I'm not totally familiar with the Serfas brand but 500 lumens should be adequate, especially if you have a bar and helmet mount. Be sure to check the flood of each lamp to see if it meets your needs. You'll want something with a wider beam for the bar rather than a spot. Also, wattage and lumens are totally different units. Wattage is simply the power requirement to run the lamp where as lumens are an actual measurement of light output. I've used a NightRider 350 and it kicks ass. The 600 is even better. Good luck.


----------



## Der Juicen (Oct 7, 2010)

I have heard that as the battery gets low the light starts to dim. This would not be good out on a ride that might have some technical stuff towards the end of the ride. I couldnt even get through my regular 2 hour night ride with one of them.


----------



## Francis Cebedo (Aug 1, 1996)

Review is here with a very flat lumen/hour graph.

It's a great light!!!

Serfas True 500 - 2012 Mtbr Lights Shootout | Mountain Bike Review

fc


----------



## scooby214 (Oct 15, 2011)

I don't have the 500, but I do have the True 250. It doesn't dim as the battery runs low. The 250 has a slightly tighter beam than the 500, which works well for me when I commute. I tried out the 250 and the 500 side by side at the shop, and found the 500 to appear to have a noticeably wider beam than the 250. The beam was very even.

You can get much better battery life by running it on the next to the highest setting. There is little difference between the highest "overdrive" setting and the next level down, which Serfas calls "high" setting. I usually run mine on that "high" setting.


----------



## il2mb (Jan 27, 2005)

Picked up the True 500 at the 24hrs of Moab. I use it on the helmet as my backup light. Beam pattern is very good - not too narrow but also not that wide. I've built a lot of DIY lights and prefer those over the manufacturers. However, the true 500 is one of the best self-contained lights I've seen. Be sure to check out the beam pattern before buying. I like a nice even beam pattern without any visible halo or doughnut pattern.
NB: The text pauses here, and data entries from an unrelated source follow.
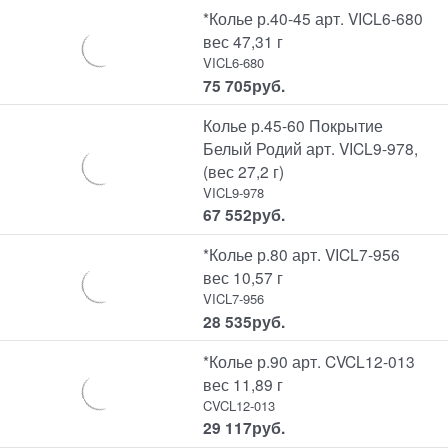
*Колье р.40-45 арт. VICL6-680
вес 47,31 г
VICL6-680
75 705
руб.
Колье р.45-60 Покрытие
Белый Родий арт. VICL9-978,
(вес 27,2 г)
VICL9-978
67 552
руб.
*Колье р.80 арт. VICL7-956
вес 10,57 г
VICL7-956
28 535
руб.
*Колье р.90 арт. CVCL12-013
вес 11,89 г
CVCL12-013
29 117
руб.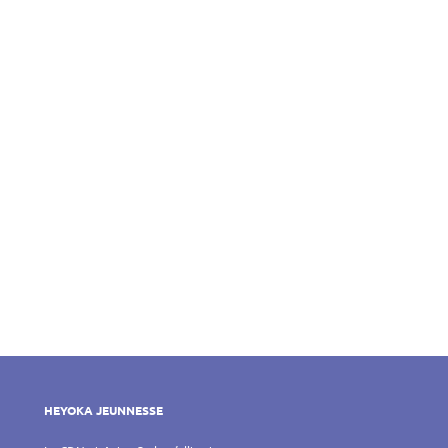
HEYOKA JEUNNESSE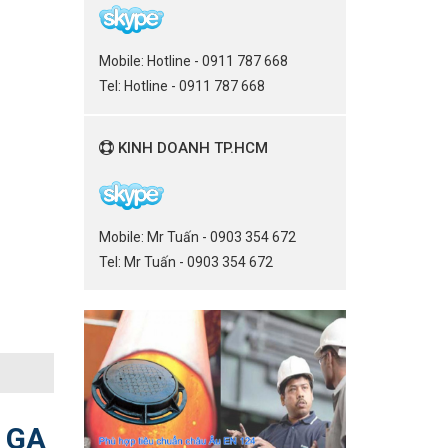
Mobile: Hotline - 0911 787 668
Tel: Hotline - 0911 787 668
KINH DOANH TP.HCM
Mobile: Mr Tuấn - 0903 354 672
Tel: Mr Tuấn - 0903 354 672
 GA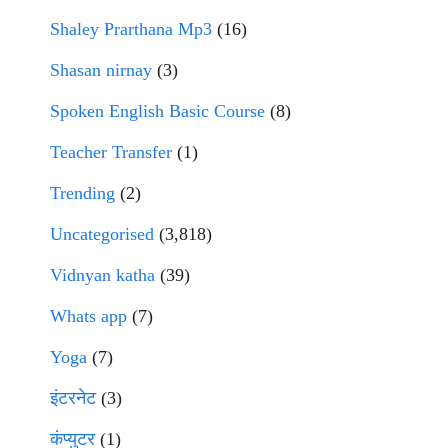
Shaley Prarthana Mp3
(16)
Shasan nirnay
(3)
Spoken English Basic Course
(8)
Teacher Transfer
(1)
Trending
(2)
Uncategorised
(3,818)
Vidnyan katha
(39)
Whats app
(7)
Yoga
(7)
इंटरनेट
(3)
कंप्युटर
(1)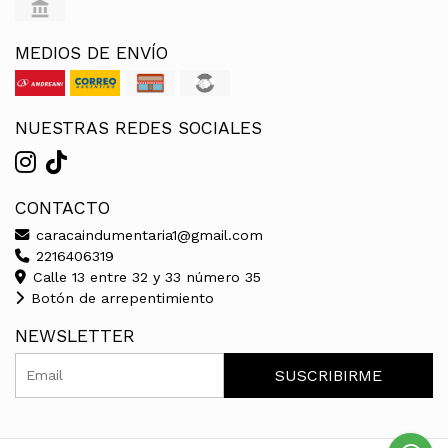
MEDIOS DE ENVÍO
NUESTRAS REDES SOCIALES
CONTACTO
caracaindumentaria1@gmail.com
2216406319
Calle 13 entre 32 y 33 número 35
Botón de arrepentimiento
NEWSLETTER
SUSCRIBIRME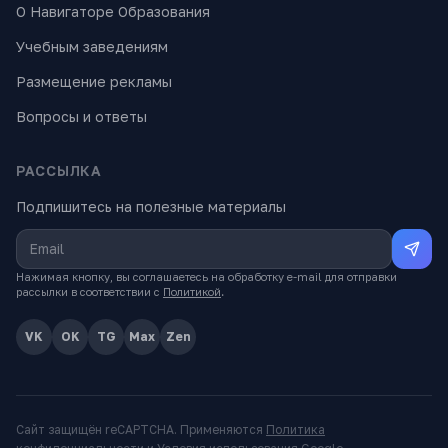
О Навигаторе Образования
Учебным заведениям
Размещение рекламы
Вопросы и ответы
РАССЫЛКА
Подпишитесь на полезные материалы
Нажимая кнопку, вы соглашаетесь на обработку e-mail для отправки
рассылки в соответствии с
Политикой
.
VK
OK
TG
Max
Zen
Сайт защищён reCAPTCHA. Применяются
Политика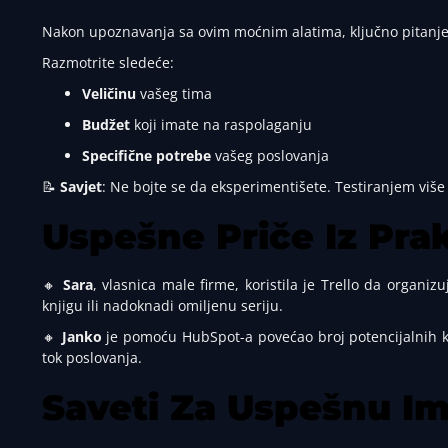
Nakon upoznavanja sa ovim moćnim alatima, ključno pitanje
Razmotrite sledeće:
Veličinu
vašeg tima
Budžet
koji imate na raspolaganju
Specifične potrebe
vašeg poslovanja
📝
Savjet
: Ne bojte se da eksperimentišete. Testiranjem više
Uspešne Priče Iz Pra
🔸
Sara
, vlasnica male firme, koristila je Trello da organiz
knjigu ili nadoknadi omiljenu seriju.
🔸
Janko
je pomoću HubSpot-a povećao broj potencijalnih k
tok poslovanja.
Saveti Za Uspešnu Im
I had the seller open and verify 3 lights before I found one with a nice even pattern.


----------



## foot hill (Oct 16, 2006)

For what it's worth!
I just purchased a small $40 serfas usb rechargeable commuter light. (raider) And am very impressed with its quality.


----------



## TiGeo (Jul 31, 2008)

Do you think from your experience that you could ride with 2 (that's it)?


----------



## Baja Designs (Aug 3, 2010)

il2mb said:


> Picked up the True 500 at the 24hrs of Moab. I use it on the helmet as my backup light. Beam pattern is very good - not too narrow but also not that wide. I've built a lot of DIY lights and prefer those over the manufacturers. However, the true 500 is one of the best self-contained lights I've seen. Be sure to check out the beam pattern before buying. I like a nice even beam pattern without any visible halo or doughnut pattern. I had the seller open and verify 3 lights before I found one with a nice even pattern.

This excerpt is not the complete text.